Hoofdstuk 14

460 14 0
                                    

I-is hij d-dood? Dit kan niet waar zijn, dit mag niet waar zijn. Ik kan niet zonder hem. De tranen trollen over mijn wangen. Het voelt alsof mijn leven voorbij is. Dan voel ik opeens dat iemand in mijn hand knijpt. Ik kijk weer naar Matthy en zie dan dat hij langzaam zijn ogen opent en kijkt dan naar mij. "M-matthy" kan ik er uit brengen. Een waas van opluchting komt naar boven. "Jezus man ik dacht dat je dood was" zegt Koen dan en lacht van blijdschap. Zonder er bij na te denken geef ik Matthy een knuffel. "Het spijt me zo, zo erg Matthy. Het is allemaal mijn schuld dat je hier ligt" zeg ik snikkend. Hij knuffelt me terug. "Soof, het is helemaal niet jouw schuld. Wil je dat alsjeblieft onthouden" Ik knik en hij geeft me een kus op mijn voorhoofd.

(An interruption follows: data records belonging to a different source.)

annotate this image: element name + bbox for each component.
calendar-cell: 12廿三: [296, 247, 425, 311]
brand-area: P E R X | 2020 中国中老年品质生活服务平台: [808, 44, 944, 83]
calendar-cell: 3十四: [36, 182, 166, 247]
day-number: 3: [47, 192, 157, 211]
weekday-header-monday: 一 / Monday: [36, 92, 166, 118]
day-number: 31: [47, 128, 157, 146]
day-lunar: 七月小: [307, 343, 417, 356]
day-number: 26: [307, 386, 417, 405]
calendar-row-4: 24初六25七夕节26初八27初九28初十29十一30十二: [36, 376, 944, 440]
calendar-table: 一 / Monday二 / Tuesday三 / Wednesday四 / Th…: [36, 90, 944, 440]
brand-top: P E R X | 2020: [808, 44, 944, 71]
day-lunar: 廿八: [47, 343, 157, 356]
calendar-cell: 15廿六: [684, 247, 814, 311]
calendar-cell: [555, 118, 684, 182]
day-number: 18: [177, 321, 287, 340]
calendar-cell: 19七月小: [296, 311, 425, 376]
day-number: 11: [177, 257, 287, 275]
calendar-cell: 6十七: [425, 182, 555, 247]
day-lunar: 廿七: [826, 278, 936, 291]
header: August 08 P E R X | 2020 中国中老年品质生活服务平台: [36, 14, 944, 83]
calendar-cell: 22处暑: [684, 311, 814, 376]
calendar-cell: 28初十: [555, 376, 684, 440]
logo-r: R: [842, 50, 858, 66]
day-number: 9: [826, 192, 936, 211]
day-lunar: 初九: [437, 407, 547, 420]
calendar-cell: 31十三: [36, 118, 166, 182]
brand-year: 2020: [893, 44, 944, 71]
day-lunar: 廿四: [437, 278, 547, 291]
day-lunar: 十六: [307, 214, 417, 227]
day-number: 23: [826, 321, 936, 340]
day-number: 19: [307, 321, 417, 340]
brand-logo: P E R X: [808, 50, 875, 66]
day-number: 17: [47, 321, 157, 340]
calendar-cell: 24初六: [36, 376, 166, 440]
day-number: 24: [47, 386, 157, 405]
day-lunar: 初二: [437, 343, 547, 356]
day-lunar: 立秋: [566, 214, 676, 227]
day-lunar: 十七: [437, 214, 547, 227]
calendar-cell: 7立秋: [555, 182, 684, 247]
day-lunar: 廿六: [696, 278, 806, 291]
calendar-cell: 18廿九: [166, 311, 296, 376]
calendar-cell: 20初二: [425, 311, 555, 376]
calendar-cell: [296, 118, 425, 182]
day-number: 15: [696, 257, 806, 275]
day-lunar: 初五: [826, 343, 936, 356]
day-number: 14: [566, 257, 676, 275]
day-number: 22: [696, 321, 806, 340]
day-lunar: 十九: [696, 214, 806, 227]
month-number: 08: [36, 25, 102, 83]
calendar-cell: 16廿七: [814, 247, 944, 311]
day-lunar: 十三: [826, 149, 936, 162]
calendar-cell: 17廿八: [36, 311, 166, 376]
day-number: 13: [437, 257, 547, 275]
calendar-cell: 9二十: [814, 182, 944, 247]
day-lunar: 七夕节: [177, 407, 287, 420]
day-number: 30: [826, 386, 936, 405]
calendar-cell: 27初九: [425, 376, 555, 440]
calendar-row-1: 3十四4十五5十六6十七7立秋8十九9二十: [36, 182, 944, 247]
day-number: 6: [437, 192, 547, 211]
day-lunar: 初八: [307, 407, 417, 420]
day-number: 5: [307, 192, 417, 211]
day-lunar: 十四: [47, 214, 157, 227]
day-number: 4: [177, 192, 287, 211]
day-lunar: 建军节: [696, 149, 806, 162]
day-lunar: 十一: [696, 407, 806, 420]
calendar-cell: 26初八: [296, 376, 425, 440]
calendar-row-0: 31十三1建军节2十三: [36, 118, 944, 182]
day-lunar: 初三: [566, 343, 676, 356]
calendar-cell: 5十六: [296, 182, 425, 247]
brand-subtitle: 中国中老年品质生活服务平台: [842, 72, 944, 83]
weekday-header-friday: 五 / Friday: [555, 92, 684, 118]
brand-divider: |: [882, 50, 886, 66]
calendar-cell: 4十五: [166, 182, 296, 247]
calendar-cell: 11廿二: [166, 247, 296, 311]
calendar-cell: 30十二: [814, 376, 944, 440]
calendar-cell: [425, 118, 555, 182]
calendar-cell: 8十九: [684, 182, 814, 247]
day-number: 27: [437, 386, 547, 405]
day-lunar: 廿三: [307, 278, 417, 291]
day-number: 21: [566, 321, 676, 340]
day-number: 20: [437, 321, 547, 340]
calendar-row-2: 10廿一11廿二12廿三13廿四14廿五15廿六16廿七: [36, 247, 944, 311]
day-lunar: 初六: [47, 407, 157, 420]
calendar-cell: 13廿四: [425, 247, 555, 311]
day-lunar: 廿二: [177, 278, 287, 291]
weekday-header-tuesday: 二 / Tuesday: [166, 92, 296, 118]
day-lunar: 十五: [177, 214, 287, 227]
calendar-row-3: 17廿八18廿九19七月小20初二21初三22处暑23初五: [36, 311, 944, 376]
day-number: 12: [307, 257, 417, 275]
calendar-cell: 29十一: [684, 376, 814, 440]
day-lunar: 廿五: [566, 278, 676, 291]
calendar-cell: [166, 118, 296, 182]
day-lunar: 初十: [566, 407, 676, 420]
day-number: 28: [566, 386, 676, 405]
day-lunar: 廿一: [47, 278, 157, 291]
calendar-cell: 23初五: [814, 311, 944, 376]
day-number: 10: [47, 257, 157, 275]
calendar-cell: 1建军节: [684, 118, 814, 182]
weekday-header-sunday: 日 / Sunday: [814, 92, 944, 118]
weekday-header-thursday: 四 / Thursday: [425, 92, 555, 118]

Dan komt de dokter binnen en doet dan een paar testjes bij Matthy. We lopen de kamer weer uit en vertellen de jongens het goede nieuws. "We krijgen straks te horen hoelang Matthy hier moet blijven" zegt Koen. De jongens kijken blij. Na ongeveer een kwartiert gewacht te hebben komt er een dokter naar ons toe gelopen. "Jullie zijn er voor Matthyas?" We knikken. "Kom maar mee" we lopen achter de dokter aan. We lopen naar Matthy zijn kamer en lopen dan met zen allen naar binnen toe. De jongens geven hem allemaal een knuffel. "We waren zo ongerust" zegt Robbie.

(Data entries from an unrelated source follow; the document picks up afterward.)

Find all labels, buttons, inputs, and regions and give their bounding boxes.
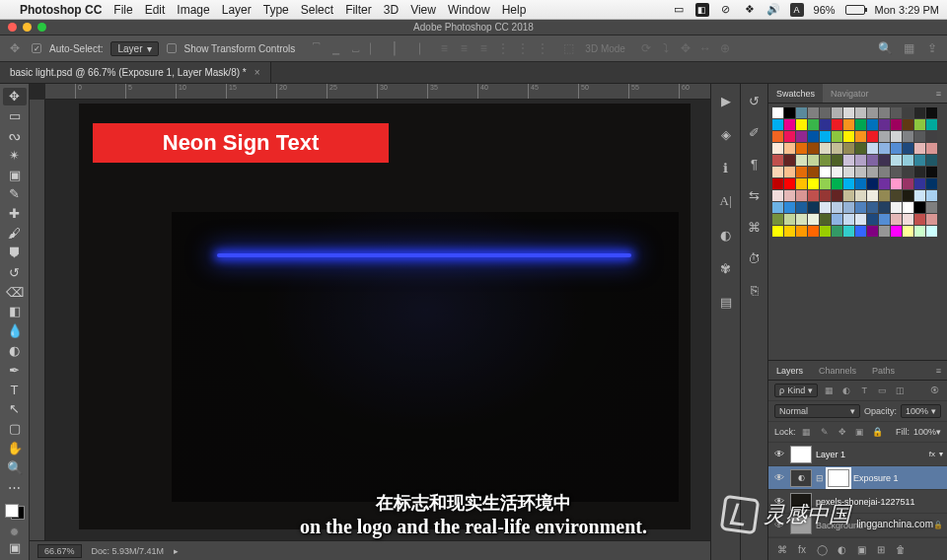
swap-panel-icon[interactable]: ⇆	[744, 184, 765, 206]
swatch[interactable]	[796, 167, 807, 177]
blend-mode-dropdown[interactable]: Normal▾	[774, 404, 860, 418]
filter-pixel-icon[interactable]: ▦	[822, 384, 836, 397]
swatch[interactable]	[914, 167, 925, 177]
swatch[interactable]	[784, 143, 795, 154]
wand-tool[interactable]: ✴	[3, 146, 27, 164]
align-left-icon[interactable]: ⎸	[366, 39, 384, 57]
move-tool[interactable]: ✥	[3, 88, 27, 105]
menubar-clock[interactable]: Mon 3:29 PM	[875, 4, 939, 16]
swatch[interactable]	[914, 178, 925, 189]
3d-mode-icon[interactable]: ⬚	[559, 39, 577, 57]
swatch[interactable]	[891, 167, 902, 177]
3d-panel-icon[interactable]: ◈	[715, 123, 737, 145]
swatch[interactable]	[820, 167, 831, 177]
layer-mask-thumb[interactable]	[828, 469, 849, 487]
history-brush-tool[interactable]: ↺	[3, 263, 27, 281]
swatch[interactable]	[796, 143, 807, 154]
swatch[interactable]	[820, 202, 831, 213]
swatch[interactable]	[891, 155, 902, 166]
swatch[interactable]	[820, 131, 831, 142]
swatch[interactable]	[820, 143, 831, 154]
distribute-bottom-icon[interactable]: ≡	[474, 39, 492, 57]
swatch[interactable]	[891, 131, 902, 142]
swatch[interactable]	[879, 143, 890, 154]
crop-tool[interactable]: ▣	[3, 166, 27, 183]
swatch[interactable]	[867, 226, 878, 237]
swatch[interactable]	[832, 107, 842, 118]
share-icon[interactable]: ⇪	[923, 39, 941, 57]
swatch[interactable]	[843, 167, 854, 177]
swatch[interactable]	[914, 190, 925, 201]
brushes-panel-icon[interactable]: ✐	[744, 121, 765, 143]
visibility-toggle[interactable]: 👁	[772, 449, 786, 459]
arrange-docs-icon[interactable]: ▦	[900, 39, 917, 57]
character-panel-icon[interactable]: A|	[715, 190, 737, 212]
swatch[interactable]	[772, 190, 783, 201]
tab-navigator[interactable]: Navigator	[823, 84, 877, 103]
swatch[interactable]	[772, 214, 783, 225]
swatch[interactable]	[926, 131, 937, 142]
swatch[interactable]	[843, 155, 854, 166]
swatch[interactable]	[808, 202, 819, 213]
new-group-icon[interactable]: ▣	[853, 541, 869, 557]
swatch[interactable]	[867, 119, 878, 130]
swatch[interactable]	[843, 107, 854, 118]
swatch[interactable]	[867, 190, 878, 201]
libraries-panel-icon[interactable]: ⌘	[744, 216, 765, 238]
patch-tool[interactable]: ✚	[3, 205, 27, 223]
swatch[interactable]	[855, 119, 866, 130]
swatch[interactable]	[832, 178, 842, 189]
swatch[interactable]	[843, 131, 854, 142]
swatch[interactable]	[832, 119, 842, 130]
link-layers-icon[interactable]: ⌘	[774, 541, 790, 557]
swatch[interactable]	[832, 155, 842, 166]
menubar-volume-icon[interactable]: 🔊	[766, 3, 780, 17]
new-layer-icon[interactable]: ⊞	[873, 541, 889, 557]
show-transform-checkbox[interactable]	[167, 43, 177, 53]
align-right-icon[interactable]: ⎹	[405, 39, 423, 57]
swatch[interactable]	[903, 178, 913, 189]
tab-swatches[interactable]: Swatches	[768, 84, 823, 103]
actions-panel-icon[interactable]: ▶	[715, 90, 737, 111]
menubar-dropbox-icon[interactable]: ❖	[743, 3, 757, 17]
3d-slide-icon[interactable]: ↔	[696, 39, 714, 57]
swatch[interactable]	[843, 202, 854, 213]
swatch[interactable]	[891, 143, 902, 154]
swatch[interactable]	[832, 226, 842, 237]
swatch[interactable]	[903, 214, 913, 225]
timeline-panel-icon[interactable]: ⏱	[744, 247, 765, 269]
swatch[interactable]	[843, 214, 854, 225]
menubar-link-icon[interactable]: ⊘	[719, 3, 733, 17]
swatch[interactable]	[784, 190, 795, 201]
3d-zoom-icon[interactable]: ⊕	[716, 39, 734, 57]
swatch[interactable]	[926, 155, 937, 166]
swatches-menu-icon[interactable]: ≡	[930, 84, 947, 103]
swatch[interactable]	[855, 107, 866, 118]
swatch[interactable]	[867, 131, 878, 142]
swatch[interactable]	[855, 226, 866, 237]
swatch[interactable]	[855, 190, 866, 201]
swatch[interactable]	[808, 155, 819, 166]
swatch[interactable]	[926, 214, 937, 225]
swatch[interactable]	[867, 143, 878, 154]
menu-layer[interactable]: Layer	[222, 3, 252, 17]
swatch[interactable]	[914, 226, 925, 237]
swatch[interactable]	[926, 107, 937, 118]
close-tab-icon[interactable]: ×	[255, 67, 260, 78]
stamp-tool[interactable]: ⛊	[3, 245, 27, 262]
swatch[interactable]	[879, 178, 890, 189]
gradient-tool[interactable]: ◧	[3, 303, 27, 320]
swatch[interactable]	[891, 190, 902, 201]
info-panel-icon[interactable]: ℹ	[715, 157, 737, 178]
3d-orbit-icon[interactable]: ⟳	[637, 39, 655, 57]
swatch[interactable]	[796, 226, 807, 237]
swatch[interactable]	[867, 167, 878, 177]
screen-mode[interactable]: ▣	[3, 538, 27, 556]
swatch[interactable]	[772, 119, 783, 130]
search-icon[interactable]: 🔍	[876, 39, 894, 57]
swatch[interactable]	[926, 119, 937, 130]
swatch[interactable]	[832, 202, 842, 213]
tab-paths[interactable]: Paths	[864, 361, 903, 380]
3d-pan-icon[interactable]: ✥	[677, 39, 694, 57]
swatch[interactable]	[903, 143, 913, 154]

We pakken nog wat stoelen zodat iedereen kan zitten maar we komen één te kort. "Kom maar bij me op bed zitten" zegt Matthy dan. "Vind je dat niet erg?" Zeg ik twijfelend. "Nee joh, juist gezellig" hij geeft me een glimlach en ik ga voorzichtig naast hem zitten. Hij doet zijn arm om me heen en voel dat ik een beetje moet blozen. We zitten te wachten op de uitslag. Matthy verteld dat de dokter zijn wond net heeft gehecht. "Doet het nog veel pijn?" Vraagt Milo. "Een beetje, maar ik heb ook pijnstillers gekregen" ik leg mijn hoofd op Matthy zijn schouder en zie dat er een lach op zijn gezicht verschijnt, zo lief. Koen kijkt me dan aan met een lieve glimlach, zou hij weten dat ik Matthy leuk vindt?

De dokter komt binnen lopen. "We hebben je uitslag" hij schraapt zijn keel. Mijn hartslag gaat omhoog. Matthy merkt dat ik het spannend vindt en legt dan zijn hand op mijn been. "Er is niets ernstigs aan de hand" ik voel mijn spanning meteen zakken en zucht uit opluchting. "Je krijgt nog wel wat pijnstillers mee voor je wondt. We willen je nog wel graag vanavond in het ziekenhuis laten slapen. Gewoon voor de zekerheid" zegt de dokter. Morgen kijken we dan even hoe het gaat en mag je weer naar huis toe. Ik ben blij dat het goed met Matt gaat, alsnog voel ik me wel schuldig...

"Er mag maar één iemand blijven, de rest moet ik helaas verzoeken naar huis te gaan." Zegt de dokter. De hij loopt dan de kamer weer uit. "Wil je dat er iemand blijft slapen?" Vraagt Raoul aan Matthy. "Zou het wel fijn vinden" antwoordt Matthy. Dan kijkt hij naar mij. Wilt hij dat ik blijf slapen? "Wil je misschien bij me blijven slapen?" Mijn hart maakt een sprongetje. "Ja hoor, als de rest dat niet erg vind?" Vraag ik onzeker. "Nee hoor vind het prima" zegt Rob. De rest vind het ook goed. Matthy glimlacht lief naar me "Gezellig" zegt hij dan en ik glimlach terug. "Wij gaan dan nu naar huis toe en dan kom ik zo wel terug om wat kleren voor jullie mee te nemen!" Zegt Raoul. "Thanks man." "Geen probleem jonge." De rest van de jongens geven Matthy nog een knuffel en zeggen dan gedag. "Tot morgen maat" zegt Robbie. "Hou je taai man." Zegt Milo dan nog en ze lopen de kamer uit.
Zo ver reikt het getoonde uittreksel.